Royce and Ayotte are among the lawmakers who opposed a road map for closing the prison that the White House submitted to Congress earlier this year. That plan would require moving some detainees to U.S. prisons and resettling the rest overseas.
“The administration is releasing dangerous terrorists to countries that can’t control them, and misleading Congress in the process,” Royce said in a statement. “The president should halt detainee transfers immediately and be honest with the American people.”
Just under 700 detainees have been released from Guantanamo since the prison opened in 2002; 80 inmates remain.
Secrecy about the top-security prison, perched on an inaccessible corner of Cuba, is nothing new. The Bush administration for years refused to provide a roster of detainees until it was forced to do so in a Freedom of Information Act case in 2006. To this day, reporters have never been able to visit Camp 7, a classified facility that holds 14 high-value detainees, including the five men on trial for organizing the Sept. 11, 2001, attacks.

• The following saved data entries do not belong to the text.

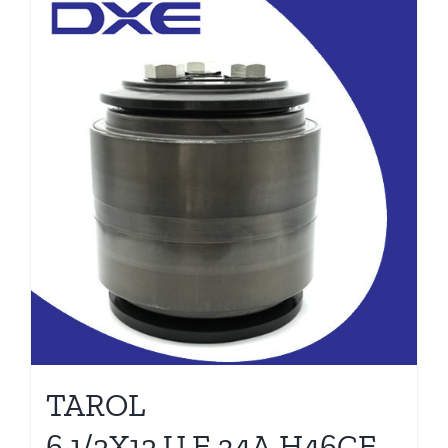
TAROL
6.1/2X12.U.E.34A.H46CE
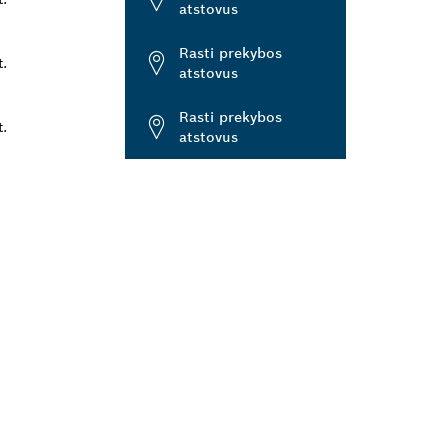
atstovus
Rasti prekybos
t.
atstovus
Rasti prekybos
t.
atstovus
TĮ
BOS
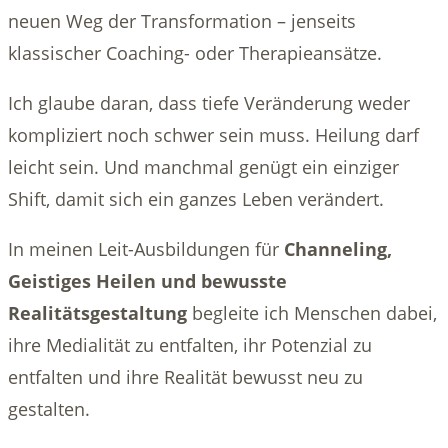
neuen Weg der Transformation – jenseits
klassischer Coaching- oder Therapieansätze.
Ich glaube daran, dass tiefe Veränderung weder
kompliziert noch schwer sein muss. Heilung darf
leicht sein. Und manchmal genügt ein einziger
Shift, damit sich ein ganzes Leben verändert.
In meinen Leit-Ausbildungen für
Channeling,
Geistiges Heilen und bewusste
Realitätsgestaltung
begleite ich Menschen dabei,
ihre Medialität zu entfalten, ihr Potenzial zu
entfalten und ihre Realität bewusst neu zu
gestalten.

Both the Bush and Obama administrations have provided only limited information on current and former detainees; most of what the public knows about them comes from defense lawyers or from documents released by WikiLeaks.
According to a 2012 report from the House Armed Services Committee, the Defense Intelligence Agency ended the practice of naming some suspected recidivists in 2009 when officials became concerned that it would endanger sources and methods.
National Security Council spokesman Myles Caggins said it was difficult to discuss specific cases in detail because the information was classified.
“But, again, we are committed to being forthcoming with the American people about our safe and responsible approach to Guantanamo detainee transfers, including about possible detainee re-engagement in terrorist activities,” he said.
One Republican aide who has reviewed the classified material about the attacks on Americans said the information has been “grossly overclassified.”
Administration officials say that recidivism rates for released Guantanamo inmates remain far lower than those for federal offenders. According to a recent study, almost half of all federal offenders released in 2005 were “rearrested for a new crime or rearrested for a violation of supervision conditions.” Among former Guantanamo detainees, the total number of released detainees who are suspected or confirmed of reengaging is about 30 percent, according to U.S. intelligence.
Nearly 21 percent of those released prior to 2009 have reengaged in militancy, officials say, compared with about 4.5 percent of the 158 released by Obama.
Human rights activists say the statistics are suspect and cannot be verified because the administration provides almost no information about whom it is counting and why.
Most of those suspected of re-engagement are Afghan, reflecting the large numbers of Afghans detained after the Sept. 11 attacks and the ongoing war there. More than 200 Afghan prisoners have been repatriated from the prison.
Officials declined to identify the woman killed in Afghanistan in 2008. But there are two female aid workers killed that year who might fit the description.
Cydney Mizell, a 50-year-old employee of the Asian Rural Life Development Foundation, was abducted in Kandahar as she drove to work. Her body was never recovered, according to a former colleague who said he was told about a month later that she had died.
Another woman, Nicole Dial, 30, a Trinidadian American who worked for the International Rescue Committee, was shot and killed the same year south of Kabul, along with two colleagues.
Relatives of Mizell and Dial said they have not been in touch with the FBI for years. Dial’s brother said he was unaware of a former Guantanamo detainee being involved in his sister’s killing.
Mizell’s stepmother said she was never told the exact circumstances of her daughter’s death or who abducted her.
“She was definitely killed,” Peggy Mizell said. “I figured she was shot.”